In South Africa he read widely, drawing inspiration from such sources as the Bhagavad-Gita, John Ruskin, Leo Tolstoy, Ralph Waldo Emerson, and Henry David Thoreau, and his personal philosophy underwent significant changes.
He abandoned (c.1905) Western ways and thereafter lived abstemiously (including celibacy); this became symbolized in his eschewal of material possessions and his dress of loincloth and shawl. While in South Africa he organized (1907) his first satyagraha [holding to the truth], a campaign of civil disobedience expressed in nonviolent resistance to what he regarded as unjust laws.
So successful were his activities that he secured (1914) an agreement from the South African government that promised the alleviation of anti-Indian discrimination.
Return to India
He returned (1915) to India with a stature equal to that of the nationalist leaders Gopal Krishna Gokhale and Bal Gangadhar Tilak. Gandhi actively supported the British in World War I in the hope of hastening India's freedom, but he also led agrarian and labor reform demonstrations that embarrassed the British. The Amritsar massacre of 1919 stirred Indian nationalist consciousness, and Gandhi organized several satyagraha campaigns. He discontinued them when, against his wishes, violent disorder ensued.
His program included a free, united India; the revival of cottage industries, especially of spinning and the production of handwoven cloth (khaddar); and the abolition of untouchability (see caste). These ideas were widely and vigorously espoused, although they also met considerable opposition from some Indians. The title Mahatma [great soul] reflected personal prestige so high that he could unify the diverse elements of the organization of the nationalist movement, the Indian National Congress, which he dominated from the early 1920s.
In 1930, in protest against the government's salt tax, he led the famous 200-mi (320-km) march to extract salt from the sea. For this he was imprisoned but was released in 1931 to attend the London Round Table Conference on India as the sole representative of the Indian National Congress. When the Congress refused to embrace his program in its entirety, Gandhi withdrew (1934), but his influence was such that Jawaharlal Nehru, his protégé, was named leader of the organization.
Indian Independence
In 1942, after rejection of his offer to cooperate with Great Britain in World War II if the British would grant immediate independence to India, Gandhi called for satyagraha and launched the Quit India movement. He was then interned until 1944. Gandhi was a major figure in the postwar conferences with the viceroy, Lord Mountbatten, and Muslim League leader Muhammad Ali Jinnah that led to India's independence and the carving out of a separate Muslim state (Pakistan), although Gandhi vigorously opposed the partition.

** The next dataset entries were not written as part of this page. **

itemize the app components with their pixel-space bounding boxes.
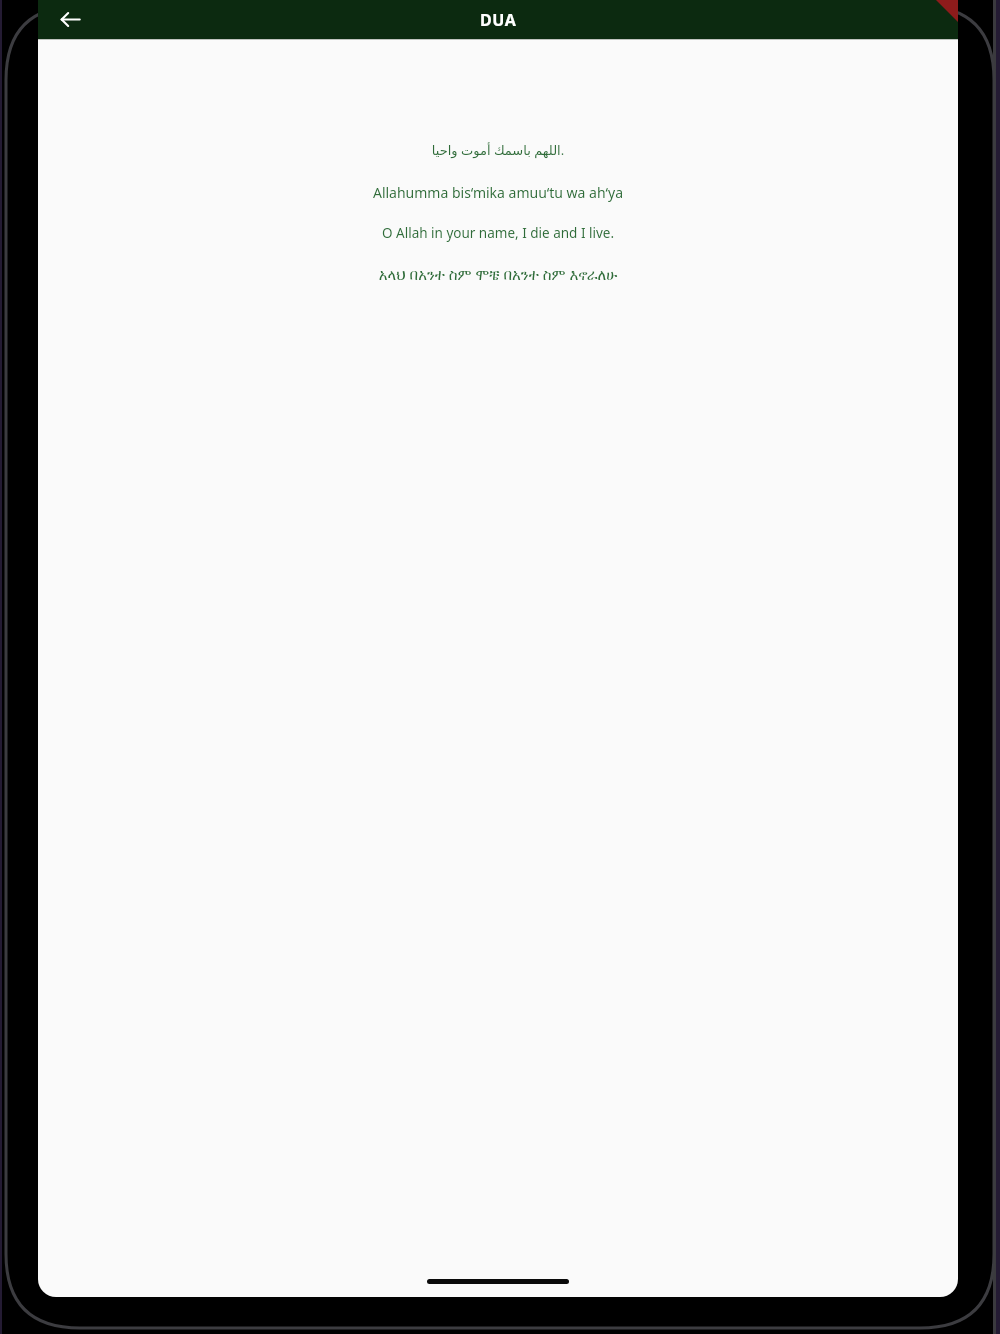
staticText: አላህ በአንተ ስም ሞቼ በአንተ ስም እኖራለሁ: [62, 264, 934, 284]
button[interactable]: Back: [48, 0, 92, 39]
staticText: اللهم باسمك أموت واحيا.: [62, 141, 934, 159]
staticText: DUA: [480, 9, 517, 31]
staticText: Allahumma bis‘mika amuu‘tu wa ah‘ya: [62, 183, 934, 202]
staticText: O Allah in your name, I die and I live.: [62, 224, 934, 242]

When violence broke out between Hindus and Muslims, Gandhi resorted to fasts and tours of disturbed areas to check it. On Jan. 30, 1948, while holding a prayer and pacification meeting at New Delhi, he was fatally shot by a Hindu fanatic who was angered by Gandhi's solicitude for the Muslims. After his death his methods of nonviolent civil disobedience were adopted by protagonists of civil rights in the United States and by many protest movements throughout the world.
Bibliography:
See his autobiography (tr. 1927, repr. 1966); his collected works (50 vol., 1958-72); selected writings, ed. by Ronald Duncan (1972); R. N. Iyer, ed., The Moral and Political Writings of Mahatma Gandhi (Vol. 1, 1986); biographies by D. G. Tendulkar (8 vol., 1951-54), B. R. Nanda (1958, repr. 1989), Louis Fisher (1959), and Geoffrey Ashe (1969); studies by J. V. Bondurant (rev. ed. 1965), Erik Erikson (1969), and J. M. Brown (1972).